Current engine: 178 supported, 36 mismatched, 0 unsupported.
Oniguruma-To-ES: 183 supported, 31 mismatched, 0 unsupported.

In fact, this is a more accurate representation of results. Because TextMate grammars fail silently for Oniguruma regexes that error, I think it would be appropriate to change the JS engine to always use forgiving mode, and maybe rename it as something like failOnError with default false. The "unsupported" and "mismatched" lists should be merged, although it would be good to to keep the failOnError option around for development (to help identify potential opportunities for improvement).

Another metric we have is the report's "diff" count. If you run both libraries with forgiving then sum the diff, it's 8750 for current Shiki vs 6556 for Oniguruma-To-ES (lower is better).

But even though these numbers are already better across the board, IMO this doesn't nearly tell the full story of how much better it is!

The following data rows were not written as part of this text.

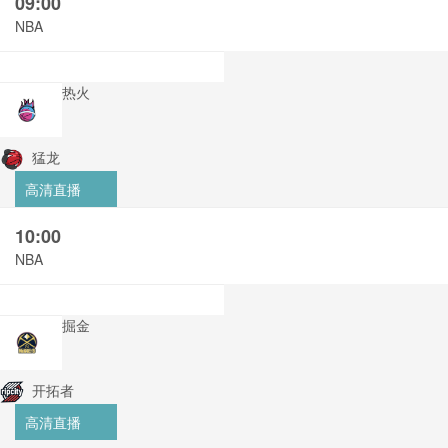
09:00
NBA
热火
猛龙
高清直播
10:00
NBA
掘金
开拓者
高清直播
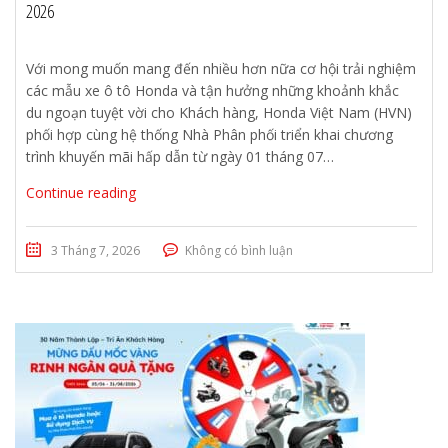
2026
Với mong muốn mang đến nhiều hơn nữa cơ hội trải nghiệm
các mẫu xe ô tô Honda và tận hưởng những khoảnh khắc
du ngoạn tuyệt vời cho Khách hàng, Honda Việt Nam (HVN)
phối hợp cùng hệ thống Nhà Phân phối triển khai chương
trình khuyến mãi hấp dẫn từ ngày 01 tháng 07…
Continue reading
3 Tháng 7, 2026
Không có bình luận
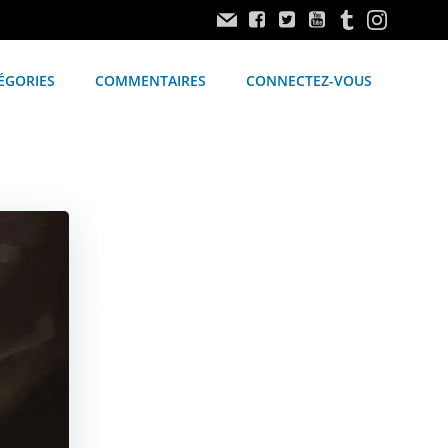
ÉGORIES
COMMENTAIRES
CONNECTEZ-VOUS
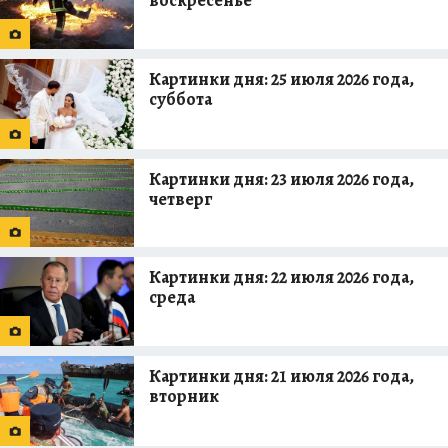
Картинки дня: 25 июля 2026 года,
суббота
Картинки дня: 23 июля 2026 года,
четверг
Картинки дня: 22 июля 2026 года,
среда
Картинки дня: 21 июля 2026 года,
вторник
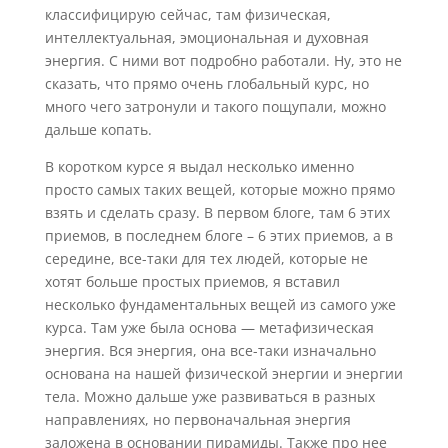
классифицирую сейчас, там физическая,
интеллектуальная, эмоциональная и духовная
энергия. С ними вот подробно работали. Ну, это не
сказать, что прямо очень глобальный курс, но
много чего затронули и такого пощупали, можно
дальше копать.
В коротком курсе я выдал несколько именно
просто самых таких вещей, которые можно прямо
взять и сделать сразу. В первом блоге, там 6 этих
приемов, в последнем блоге – 6 этих приемов, а в
середине, все-таки для тех людей, которые не
хотят больше простых приемов, я вставил
несколько фундаментальных вещей из самого уже
курса. Там уже была основа — метафизическая
энергия. Вся энергия, она все-таки изначально
основана на нашей физической энергии и энергии
тела. Можно дальше уже развиваться в разных
направлениях, но первоначальная энергия
заложена в основании пирамиды. Также про нее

The compatibility report underrepresents gains

Compared to the existing oniguruma-to-js, the new Oniguruma-To-ES includes more than a hundred big and small improvements to accuracy and emulation robustness. Additional syntax is supported, more syntax and behavior differences between Oniguruma and JS are captured accurately (many are very subtle or complicated), and many things that oniguruma-to-js currently supports in a flawed way are fixed. Some of these improvements and many of the edge cases probably don't matter for the particular samples and/or regexes we're testing against, but knowing that their handling is in place gives a strong foundation that is less brittle and can be built on with confidence.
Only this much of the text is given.